======== Dataset extract

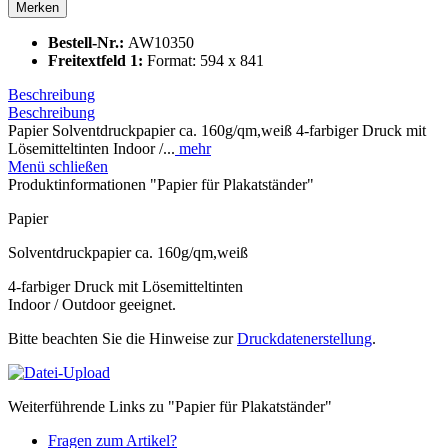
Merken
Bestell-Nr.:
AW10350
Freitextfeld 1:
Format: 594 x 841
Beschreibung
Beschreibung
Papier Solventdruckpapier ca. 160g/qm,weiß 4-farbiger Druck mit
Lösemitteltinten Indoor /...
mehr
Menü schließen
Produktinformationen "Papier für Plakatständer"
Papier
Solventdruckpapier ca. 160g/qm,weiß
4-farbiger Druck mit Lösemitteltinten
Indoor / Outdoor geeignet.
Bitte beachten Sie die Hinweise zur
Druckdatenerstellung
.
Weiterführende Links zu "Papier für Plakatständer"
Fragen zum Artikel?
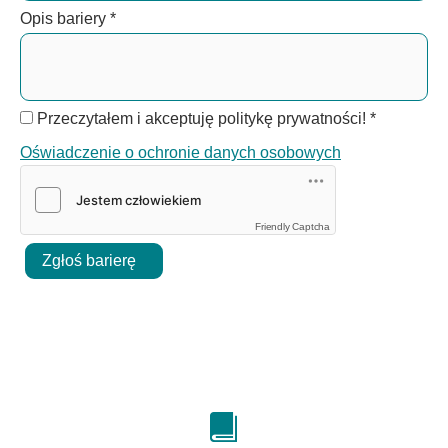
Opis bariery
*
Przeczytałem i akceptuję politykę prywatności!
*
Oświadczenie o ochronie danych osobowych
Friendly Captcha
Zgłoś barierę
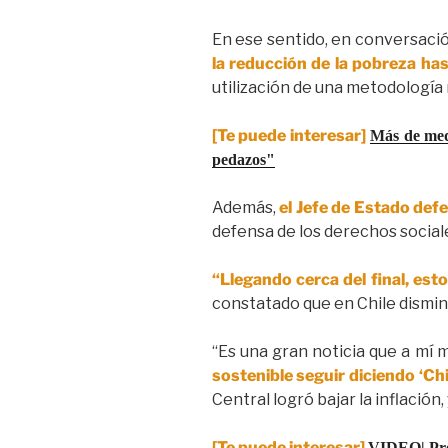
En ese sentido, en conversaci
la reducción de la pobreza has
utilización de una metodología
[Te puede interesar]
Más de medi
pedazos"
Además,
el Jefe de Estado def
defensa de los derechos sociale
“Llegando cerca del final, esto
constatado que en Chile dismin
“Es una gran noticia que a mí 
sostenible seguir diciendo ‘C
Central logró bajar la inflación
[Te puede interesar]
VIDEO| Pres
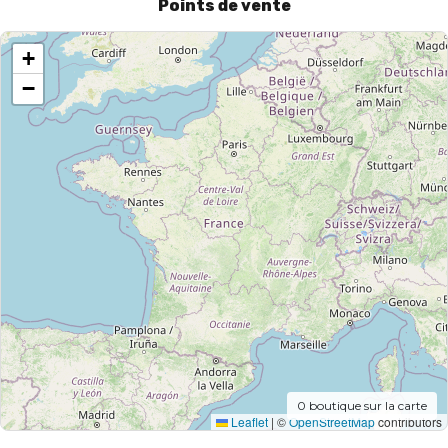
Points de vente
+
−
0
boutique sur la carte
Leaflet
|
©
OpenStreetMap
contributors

================

— Required work —
Output everything in the material exactly. Pictures stay out of it.

— Solution to this problem —
Merken
Bestell-Nr.:
AW10350
Freitextfeld 1:
Format: 594 x 841
Beschreibung
Beschreibung
Papier Solventdruckpapier ca. 160g/qm,weiß 4-farbiger Druck mit
Lösemitteltinten Indoor /...
mehr
Menü schließen
Produktinformationen "Papier für Plakatständer"
Papier
Solventdruckpapier ca. 160g/qm,weiß
4-farbiger Druck mit Lösemitteltinten
Indoor / Outdoor geeignet.
Bitte beachten Sie die Hinweise zur
Druckdatenerstellung
.
Weiterführende Links zu "Papier für Plakatständer"
Fragen zum Artikel?
Opis bariery
*
Przeczytałem i akceptuję politykę prywatności!
*
Oświadczenie o ochronie danych osobowych
Friendly Captcha
Zgłoś barierę
En ese sentido, en conversaci
la reducción de la pobreza has
utilización de una metodología
[Te puede interesar]
Más de medi
pedazos"
Además,
el Jefe de Estado def
defensa de los derechos sociale
“Llegando cerca del final, esto
constatado que en Chile dismin
“Es una gran noticia que a mí 
sostenible seguir diciendo ‘C
Central logró bajar la inflación
[Te puede interesar]
VIDEO| Pres
Points de vente
+
−
0
boutique sur la carte
Leaflet
|
©
OpenStreetMap
contributors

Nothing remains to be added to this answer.